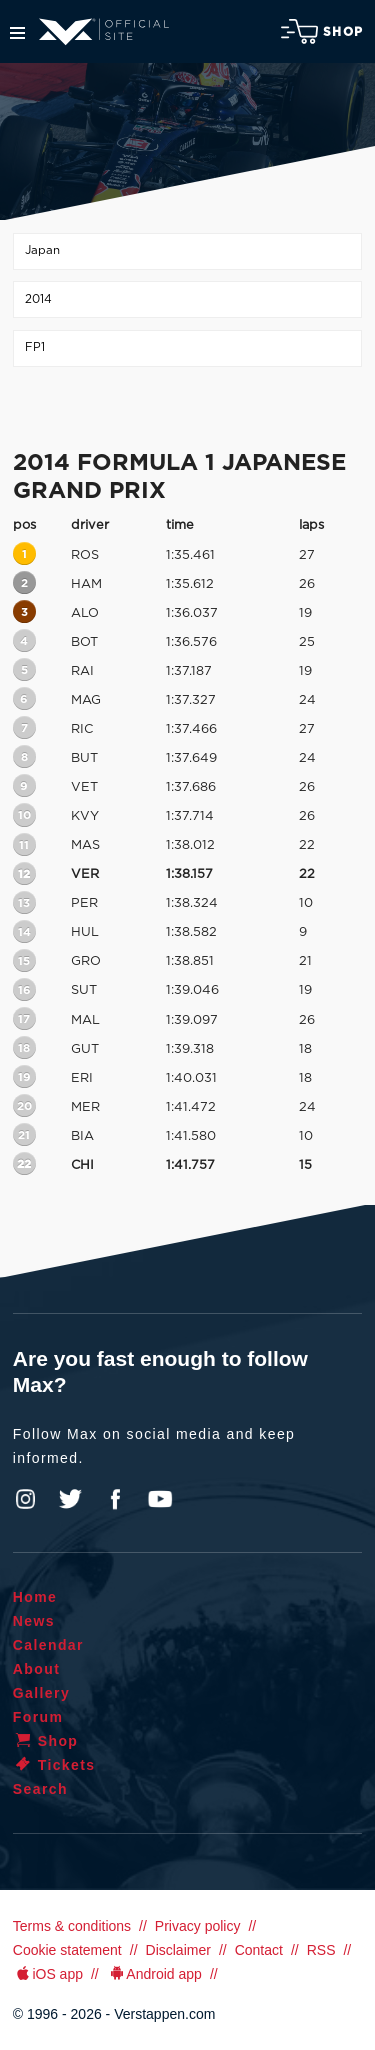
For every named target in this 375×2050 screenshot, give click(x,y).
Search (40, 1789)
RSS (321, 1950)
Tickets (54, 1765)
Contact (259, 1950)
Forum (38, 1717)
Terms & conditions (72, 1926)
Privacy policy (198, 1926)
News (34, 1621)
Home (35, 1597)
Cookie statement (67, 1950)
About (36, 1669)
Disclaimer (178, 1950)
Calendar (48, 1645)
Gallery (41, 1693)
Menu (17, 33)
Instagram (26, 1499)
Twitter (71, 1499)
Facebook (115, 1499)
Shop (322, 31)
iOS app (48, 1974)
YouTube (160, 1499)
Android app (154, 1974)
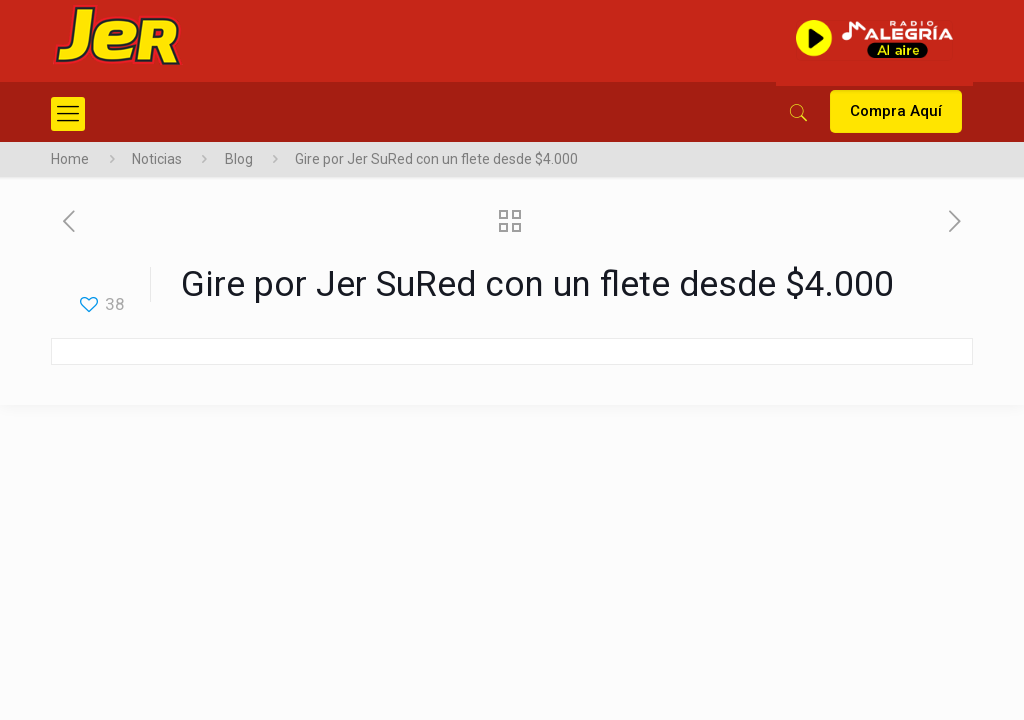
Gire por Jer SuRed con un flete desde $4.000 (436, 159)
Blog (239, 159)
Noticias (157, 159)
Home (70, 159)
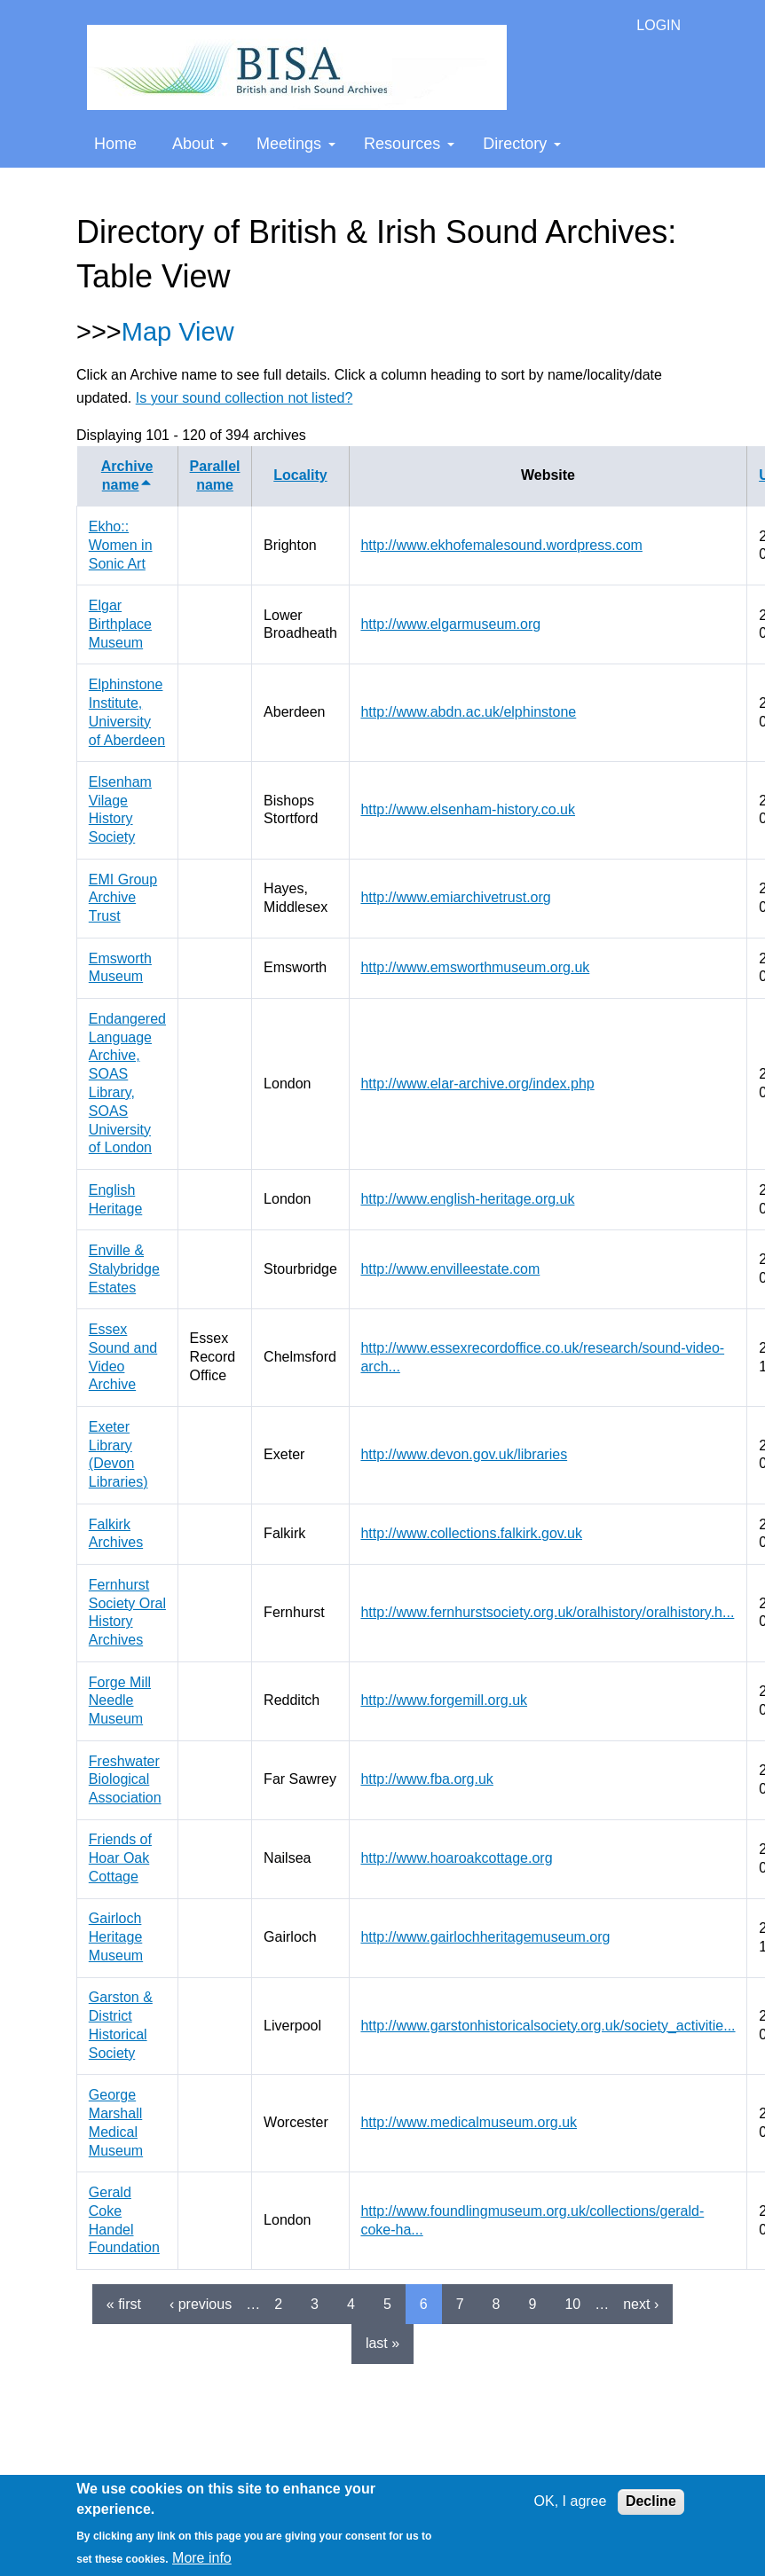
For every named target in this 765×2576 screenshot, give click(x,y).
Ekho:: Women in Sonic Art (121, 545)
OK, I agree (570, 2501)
...
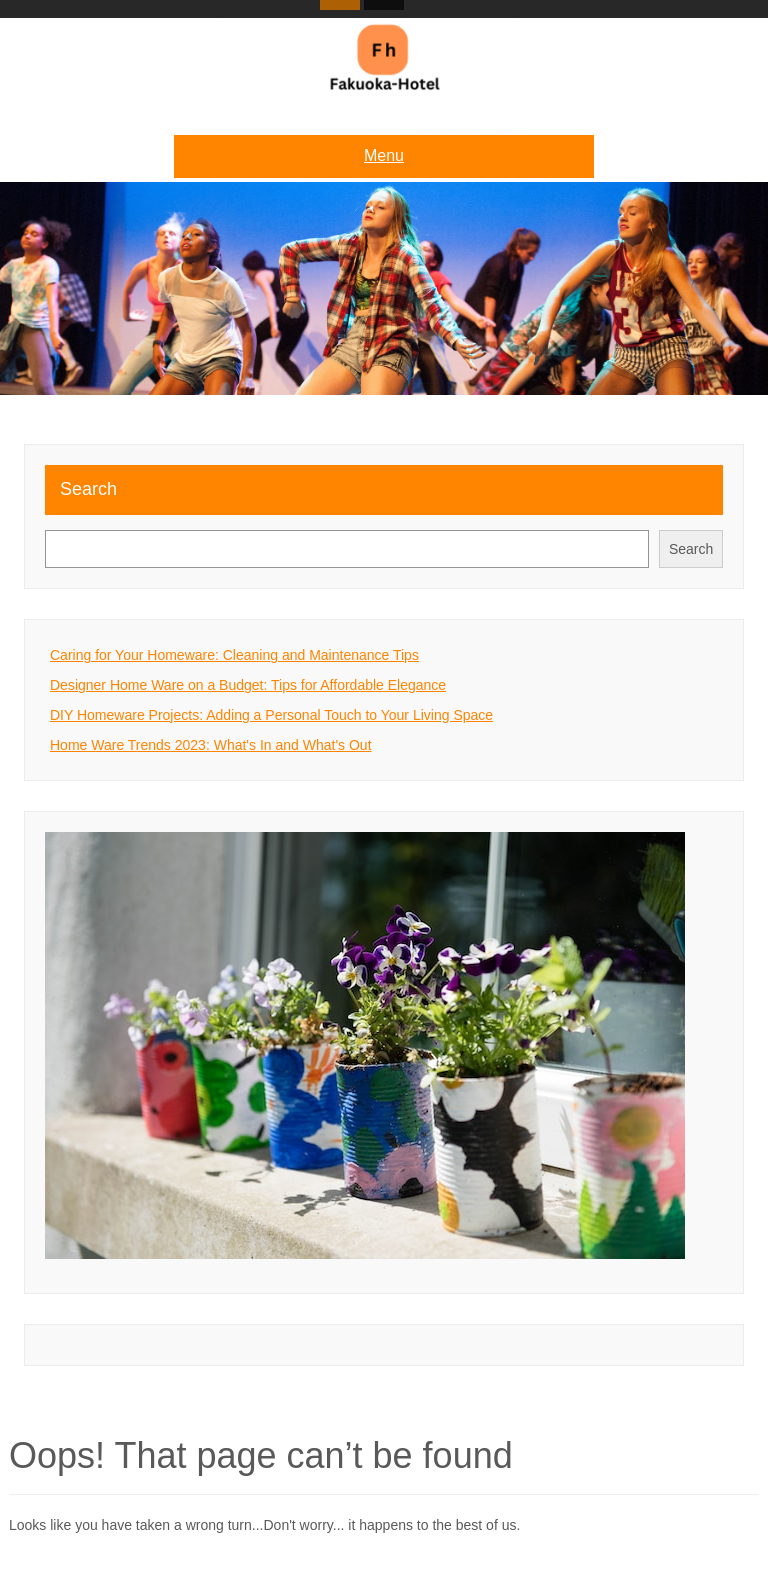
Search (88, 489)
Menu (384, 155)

DESCRIPTION OF THE TASK:
In the records, how many lines have the word "every" in them? Only the number is needed.

FINISHED EXERCISE:
2